Berbeda dengan kebijakan parsial sebelumnya, POJK terbaru dirancang sebagai pendekatan ekosistem yang lebih holistik.
Regulasi ini mencakup penyesuaian tarif atau repricing premi, penetapan kembali masa tunggu (waiting period), pengaturan Coordination of Benefit (CoB) dengan BPJS, serta mekanisme risk sharing. Seluruh perangkat aturan tersebut ditargetkan mulai diimplementasikan pada 1 Januari 2026.
Dalam momentum penyusunan regulasi ini, para pemangku kepentingan industri memberikan respons beragam. Namun Asosiasi Asuransi Jiwa Indonesia (AAJI) menjadi salah satu pihak yang menyambut baik aturan baru tersebut.
Mereka meyakini regulasi ini berpotensi memberikan dampak positif yang luas, baik bagi perusahaan asuransi, rumah sakit, maupun nasabah.
Ketua Bidang Kanal Distribusi dan Inklusi Tenaga Pemasar AAJI, Albertus Wiroyo, menjelaskan bahwa salah satu aturan krusial yakni CoB dan risk sharing sebesar 5% sangat diharapkan dapat menekan lonjakan rasio klaim kesehatan yang selama ini menjadi tantangan berat.

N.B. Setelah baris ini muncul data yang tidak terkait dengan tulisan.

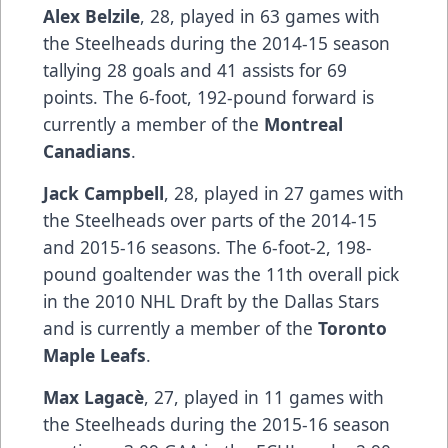
Alex Belzile
, 28, played in 63 games with
the Steelheads during the 2014-15 season
tallying 28 goals and 41 assists for 69
points. The 6-foot, 192-pound forward is
currently a member of the
Montreal
Canadians
.
Jack Campbell
, 28, played in 27 games with
the Steelheads over parts of the 2014-15
and 2015-16 seasons. The 6-foot-2, 198-
pound goaltender was the 11th overall pick
in the 2010 NHL Draft by the Dallas Stars
and is currently a member of the
Toronto
Maple Leafs
.
Max Lagacè
, 27, played in 11 games with
the Steelheads during the 2015-16 season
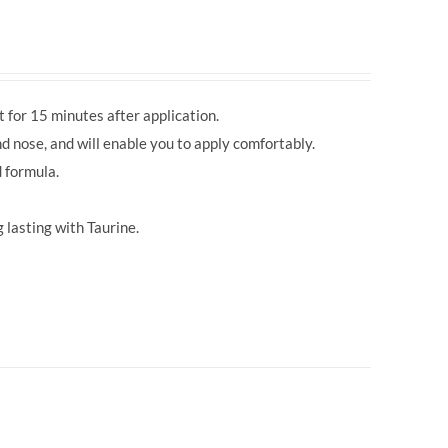
 for 15 minutes after application.
d nose, and will enable you to apply comfortably.
 formula.
 lasting with Taurine.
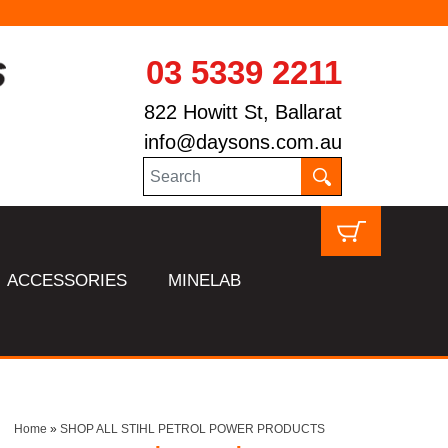
03 5339 2211
822 Howitt St, Ballarat
info@daysons.com.au
ACCESSORIES
MINELAB
Home
»
SHOP ALL STIHL PETROL POWER PRODUCTS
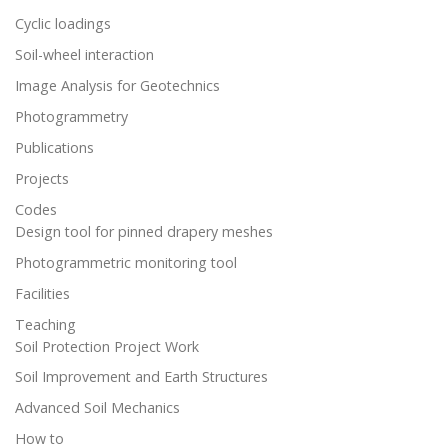
Cyclic loadings
Soil-wheel interaction
Image Analysis for Geotechnics
Photogrammetry
Publications
Projects
Codes
Design tool for pinned drapery meshes
Photogrammetric monitoring tool
Facilities
Teaching
Soil Protection Project Work
Soil Improvement and Earth Structures
Advanced Soil Mechanics
How to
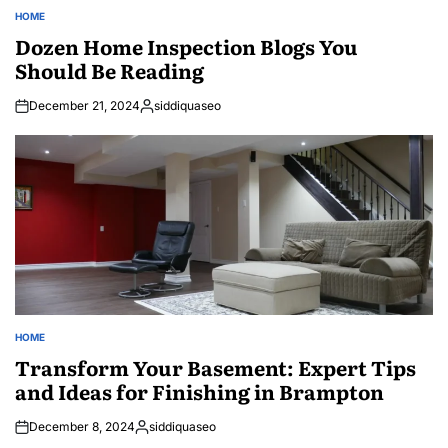
HOME
POSTED
IN
Dozen Home Inspection Blogs You
Should Be Reading
December 21, 2024
siddiquaseo
Posted
by
HOME
POSTED
IN
Transform Your Basement: Expert Tips
and Ideas for Finishing in Brampton
December 8, 2024
siddiquaseo
Posted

Menurutnya, rasio klaim yang tinggi bahkan sempat mendekati 90% akibat inflasi kesehatan yang melonjak hingga dua digit dalam beberapa periode terakhir.

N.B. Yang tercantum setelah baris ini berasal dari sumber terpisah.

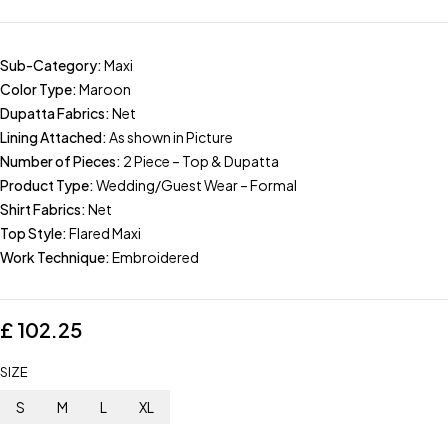
Sub-Category:
Maxi
Color Type:
Maroon
Dupatta Fabrics:
Net
Lining Attached:
As shown in Picture
Number of Pieces:
2 Piece – Top & Dupatta
Product Type:
Wedding/Guest Wear – Formal
Shirt Fabrics:
Net
Top Style:
Flared Maxi
Work Technique:
Embroidered
£
102.25
SIZE
S
M
L
XL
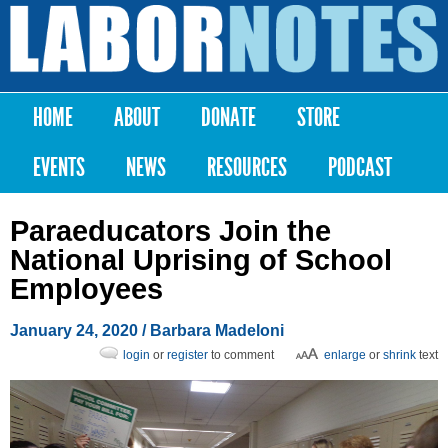
Skip to
main
Labor
content
Notes
HOME
ABOUT
DONATE
STORE
Main menu
EVENTS
NEWS
RESOURCES
PODCAST
Paraeducators Join the
National Uprising of School
Employees
January 24, 2020
/
Barbara Madeloni
login
or
register
to comment
enlarge
or
shrink
text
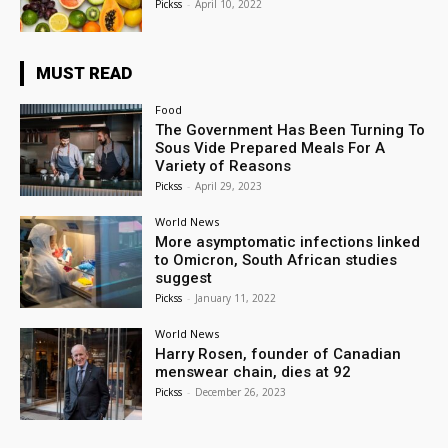
Pickss
-
April 10, 2022
MUST READ
Food
The Government Has Been Turning To
Sous Vide Prepared Meals For A
Variety of Reasons
Pickss
-
April 29, 2023
World News
More asymptomatic infections linked
to Omicron, South African studies
suggest
Pickss
-
January 11, 2022
World News
Harry Rosen, founder of Canadian
menswear chain, dies at 92
Pickss
-
December 26, 2023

“Adanya risk sharing dan Coordination of Benefit dengan BPJS itu sangat baik, sehingga dapat mengendalikan klaim kesehatan itu tidak berlebihan,” ungkapnya.

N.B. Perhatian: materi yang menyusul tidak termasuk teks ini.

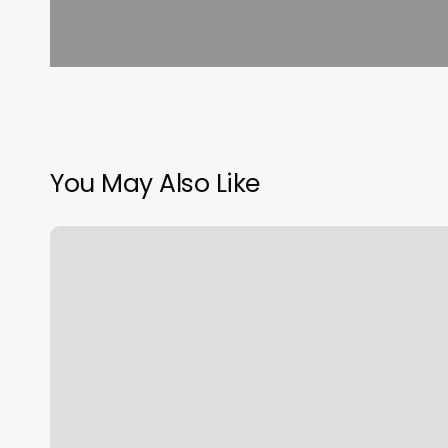
You May Also Like
Lash
And
Sugar
Gilbert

Inflasi Kesehatan dan Tekanan Klaim yang Mengguncang Industri
Selama beberapa tahun terakhir, industri asuransi kesehatan berada dalam tekanan besar akibat pertumbuhan biaya medis yang melaju cepat.
Inflasi kesehatan yang mencapai dua digit membuat perusahaan asuransi harus menanggung beban klaim yang jauh lebih besar dari ekspektasi, sehingga memengaruhi profitabilitas dan stabilitas operasional.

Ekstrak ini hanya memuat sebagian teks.